**EXERCISE OBJECTIVE**
The required answer is a copy of each line in the entries below that includes "less".

**RECORDS SUPPLIED**
%%

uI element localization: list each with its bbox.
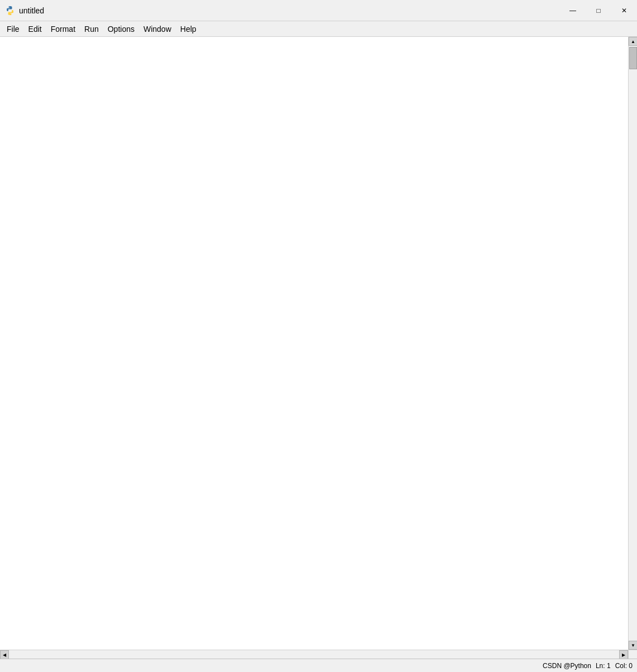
- minimize-button[interactable]: —: [560, 0, 586, 21]
- scroll-down-button[interactable]: ▼: [629, 641, 637, 650]
- menu-file[interactable]: File: [2, 21, 24, 37]
- title-bar: untitled — □ ✕: [0, 0, 637, 21]
- scrollbar-vertical-thumb[interactable]: [629, 47, 637, 69]
- scroll-up-button[interactable]: ▲: [629, 37, 637, 46]
- watermark-text: CSDN @Python: [543, 662, 591, 670]
- status-col: Col: 0: [615, 662, 633, 670]
- menu-window[interactable]: Window: [139, 21, 176, 37]
- menu-format[interactable]: Format: [46, 21, 80, 37]
- title-bar-controls: — □ ✕: [560, 0, 637, 21]
- editor-container: ▲ ▼: [0, 37, 637, 650]
- menu-help[interactable]: Help: [176, 21, 201, 37]
- python-icon: [4, 5, 16, 16]
- scrollbar-vertical[interactable]: ▲ ▼: [628, 37, 637, 650]
- title-bar-left: untitled: [4, 5, 44, 16]
- status-bar: CSDN @Python Ln: 1 Col: 0: [0, 659, 637, 672]
- scrollbar-horizontal[interactable]: ◀ ▶: [0, 650, 628, 659]
- scroll-left-button[interactable]: ◀: [0, 650, 9, 659]
- scrollbar-horizontal-container: ◀ ▶: [0, 650, 637, 659]
- close-button[interactable]: ✕: [611, 0, 637, 21]
- scrollbar-horizontal-track[interactable]: [9, 650, 619, 659]
- menu-edit[interactable]: Edit: [24, 21, 46, 37]
- scrollbar-corner: [628, 650, 637, 659]
- menu-options[interactable]: Options: [103, 21, 139, 37]
- editor-main: [0, 37, 628, 650]
- status-line: Ln: 1: [596, 662, 611, 670]
- scroll-right-button[interactable]: ▶: [619, 650, 628, 659]
- maximize-button[interactable]: □: [586, 0, 611, 21]
- menu-run[interactable]: Run: [80, 21, 103, 37]
- menu-bar: File Edit Format Run Options Window Help: [0, 21, 637, 37]
- status-watermark: CSDN @Python Ln: 1 Col: 0: [543, 662, 633, 670]
- editor-textarea[interactable]: [0, 37, 628, 650]
- window-title: untitled: [19, 6, 44, 15]
- scrollbar-vertical-track[interactable]: [629, 46, 637, 641]
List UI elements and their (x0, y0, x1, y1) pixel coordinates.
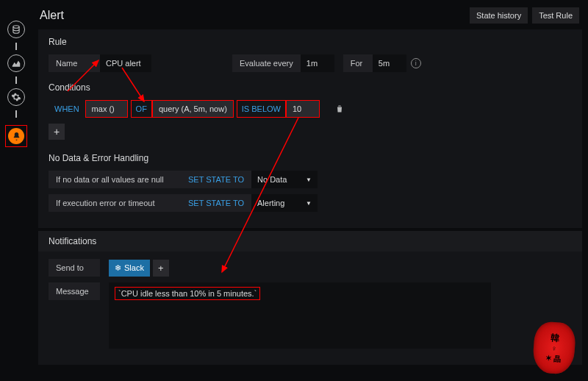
nav-datasource-icon[interactable] (7, 21, 25, 38)
page-header: Alert State history Test Rule (38, 4, 582, 26)
sendto-label: Send to (49, 259, 100, 277)
when-keyword: WHEN (49, 100, 85, 118)
notifications-panel: Send to ❄ Slack + Message `CPU idle less… (38, 252, 582, 365)
section-title-notifications: Notifications (38, 231, 582, 252)
for-label: For (343, 54, 373, 72)
evaluate-label: Evaluate every (232, 54, 301, 72)
name-label: Name (49, 54, 100, 72)
nodata-label-2: If execution error or timeout (49, 194, 181, 212)
rule-panel: Rule Name CPU alert Evaluate every 1m Fo… (38, 29, 582, 228)
connector (15, 43, 17, 50)
add-channel-button[interactable]: + (153, 260, 169, 277)
snowflake-icon: ❄ (115, 263, 121, 273)
svg-point-0 (13, 26, 19, 29)
rule-name-row: Name CPU alert Evaluate every 1m For 5m … (49, 54, 572, 72)
nav-graph-icon[interactable] (7, 54, 25, 72)
section-title-nodata: No Data & Error Handling (49, 153, 572, 163)
nodata-row-2: If execution error or timeout SET STATE … (49, 194, 572, 212)
chevron-down-icon: ▼ (306, 177, 312, 183)
section-title-rule: Rule (49, 37, 572, 47)
add-condition-button[interactable]: + (49, 124, 65, 140)
query-select[interactable]: query (A, 5m, now) (152, 100, 234, 118)
nodata-label-1: If no data or all values are null (49, 171, 181, 188)
for-input[interactable]: 5m (373, 54, 406, 72)
test-rule-button[interactable]: Test Rule (532, 7, 579, 24)
evaluate-input[interactable]: 1m (301, 54, 334, 72)
connector (15, 110, 17, 118)
sidebar (0, 0, 32, 381)
message-textarea[interactable]: `CPU idle less than 10% in 5 minutes.` (109, 282, 491, 349)
error-state-select[interactable]: Alerting▼ (251, 194, 318, 212)
of-keyword: OF (131, 100, 152, 118)
name-input[interactable]: CPU alert (100, 54, 151, 72)
message-row: Message `CPU idle less than 10% in 5 min… (49, 282, 572, 349)
page-title: Alert (40, 9, 64, 22)
nodata-row-1: If no data or all values are null SET ST… (49, 171, 572, 188)
state-history-button[interactable]: State history (470, 7, 528, 24)
nodata-state-select[interactable]: No Data▼ (251, 171, 318, 188)
connector (15, 76, 17, 84)
message-text: `CPU idle less than 10% in 5 minutes.` (115, 287, 260, 300)
nav-alert-icon[interactable] (5, 125, 27, 147)
set-state-label: SET STATE TO (181, 171, 251, 188)
set-state-label: SET STATE TO (181, 194, 251, 212)
sendto-row: Send to ❄ Slack + (49, 259, 572, 277)
delete-condition-button[interactable] (331, 101, 348, 117)
stamp-seal: 韓 ♀ ✶ 晶 (532, 321, 577, 375)
section-title-conditions: Conditions (49, 82, 572, 93)
slack-channel-button[interactable]: ❄ Slack (109, 260, 150, 277)
main-content: Alert State history Test Rule Rule Name … (32, 0, 588, 381)
nav-gear-icon[interactable] (7, 88, 25, 106)
threshold-input[interactable]: 10 (286, 100, 320, 118)
info-icon[interactable]: i (411, 58, 421, 68)
isbelow-keyword[interactable]: IS BELOW (237, 100, 286, 118)
message-label: Message (49, 282, 100, 300)
chevron-down-icon: ▼ (306, 200, 312, 207)
aggregation-select[interactable]: max () (85, 100, 128, 118)
condition-row: WHEN max () OF query (A, 5m, now) IS BEL… (49, 100, 572, 118)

%%

**TASK RESULT**
notifications-panel: Send to ❄ Slack + Message `CPU idle less… (38, 252, 582, 365)
message-textarea[interactable]: `CPU idle less than 10% in 5 minutes.` (109, 282, 491, 349)
message-row: Message `CPU idle less than 10% in 5 min… (49, 282, 572, 349)
message-text: `CPU idle less than 10% in 5 minutes.` (115, 287, 260, 300)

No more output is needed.